Why Approximate Nearest Neighbor (ANN) and Core Algorithm Families
The Scaling Problem
Finding exact nearest neighbors requires comparing the query against every vector. With 1 million documents at 768 dimensions, that is 768 million floating point operations per query. At 10 queries per second, you need 7.68 billion ops/sec just for similarity. This does not scale. Approximate Nearest Neighbor (ANN) algorithms trade small accuracy loss for massive speed gains - finding 95%+ of true nearest neighbors in milliseconds instead of seconds.
HNSW (Hierarchical Navigable Small World)
HNSW builds a multi-layer graph where similar vectors connect as neighbors. The top layer has few, widely-spaced nodes for fast global navigation. Lower layers add more nodes for fine-grained local search. Query processing starts at top layer, greedily moves toward high-similarity regions, then descends layers for precision. HNSW offers excellent recall (98%+) with sub-millisecond queries, but uses 2-3x memory over raw vectors.
IVF (Inverted File Index)
IVF clusters vectors into buckets using k-means. At query time, find the closest cluster centroids, then search only vectors in those clusters.

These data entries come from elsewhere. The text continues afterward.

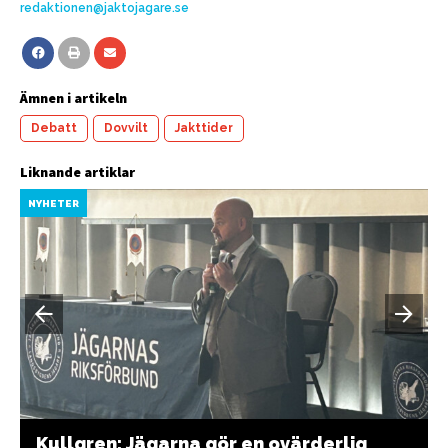
redaktionen@jaktojagare.se
Ämnen i artikeln
Debatt
Dovvilt
Jakttider
Liknande artiklar
NYHETER
Kullgren: Jägarna gör en ovärderlig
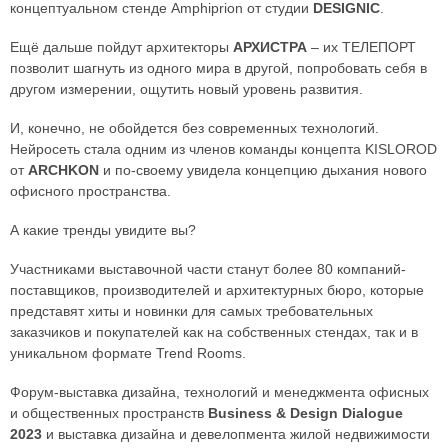
концептуальном стенде Amphiprion от студии
DESIGNIC
.
Ещё дальше пойдут архитекторы
АРХИСТРА
– их ТЕЛЕПОРТ
позволит шагнуть из одного мира в другой, попробовать себя в
другом измерении, ощутить новый уровень развития.
И, конечно, не обойдется без современных технологий.
Нейросеть стала одним из членов команды концепта KISLOROD
от
ARCHKON
и по-своему увидела концепцию дыхания нового
офисного пространства.
А какие тренды увидите вы?
Участниками выставочной части станут более 80 компаний-
поставщиков, производителей и архитектурных бюро, которые
представят хиты и новинки для самых требовательных
заказчиков и покупателей как на собственных стендах, так и в
уникальном формате Trend Rooms.
Форум-выставка дизайна, технологий и менеджмента офисных
и общественных пространств
Business & Design Dialogue
2023
и выставка дизайна и девелопмента жилой недвижимости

With 1000 clusters and searching the top 10, you examine 1% of vectors. Memory efficient but requires tuning: too few clusters means searching too many vectors, too many clusters means centroids are unreliable.
Choosing an Algorithm
Under 10M vectors: HNSW with default parameters. 10-100M vectors: HNSW with memory tuning or IVF-HNSW hybrid. 100M+ vectors: IVF with Product Quantization. Always benchmark on your data - published numbers rarely match real workloads.